Solio Game Reserve
The world’s first private rhino sanctuary, Solio Game Reserve was started in 1970 when Courtland Parfet, the owner of Solio cattle ranch, fenced off a large section of land and dedicated it to conservation; since then, breeding has been so successful that rhino from Solio have stocked game reserves all over Africa. From 1970 through to 2003, the world population of the African black rhinoceros declined from about 65,000 to an estimated 3,725. It was estimated that in Kenya, the population dropped from 18,000 to 1500 in 1980 and only 400 in 1990. In percentage terms the population dropped from 28% to a mere 12% of the world population. This sharp decline was caused by poaching in all areas during the 1970s and the early 1980s, both inside and outside of the national parks and reserves, with few controls and little enforcement.

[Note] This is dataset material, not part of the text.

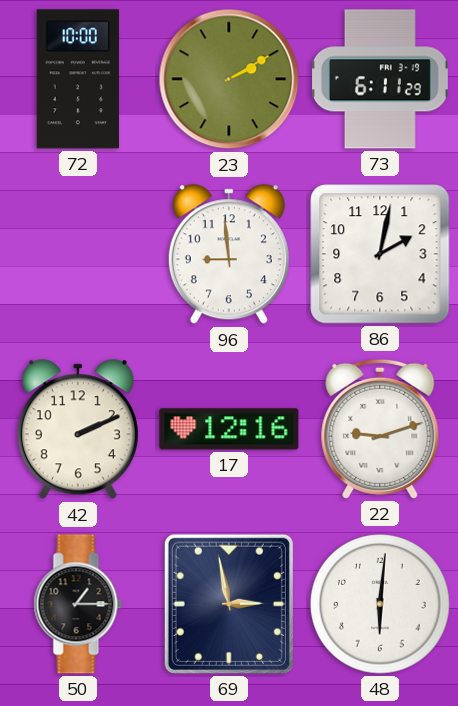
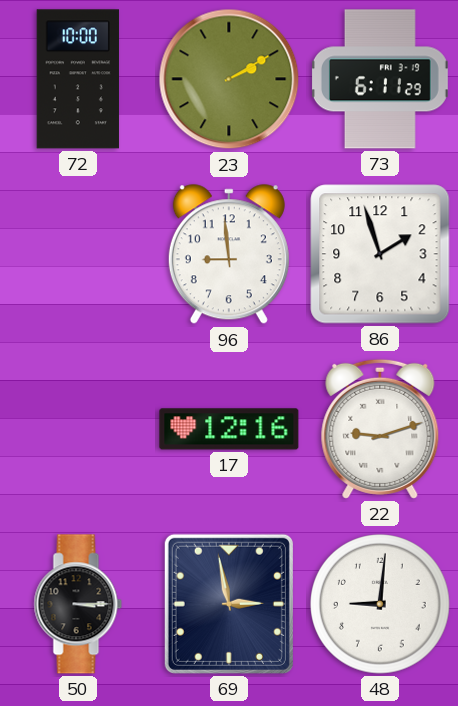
86: 2:02 -> 1:57
42: 2:11 -> none
50: 1:15 -> 3:15
48: 6:01 -> 9:01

Kenya’s Wildlife and Conservation Management Department approached Mr Courtland Parfet, owner of the Solio cattle ranch located on the Laikipia plateau in central Kenya, for assistance. With a commitment to conservation, a 13,500 acre area of the ranch had already been fenced off to protect indigenous wildlife and allow them to live their natural life without interference or threat from humans. The Solio Game Reserve was home to many buffalos, zebras, gazelles and leopards but there were no rhinos.
The Wildlife and Conservation Management Department, the forerunner of today’s Kenya Wildlife Service, requested Solio to take in some remnant black rhinos while a permanent home was found for them. The first five individuals were moved in from Kiboko in the south-east of Kenya in 1970 and the country’s first sanctuary for rhinos was established. With no other secure areas available, over the next 10 years the department continued to move in more rhinos. By 1980, 23 founders from nine different areas had been introduced into Solio Game Reserve.
With excellent habitat and securely hidden from view, this new group of rhinos bred and prospered, and the reserve had to be extended to 17,000 acres in 1991. In the meantime other areas in Kenya in national parks and private ranches were made sufficiently secure to take in rhinos, and Solio became the prime founder source for many populations.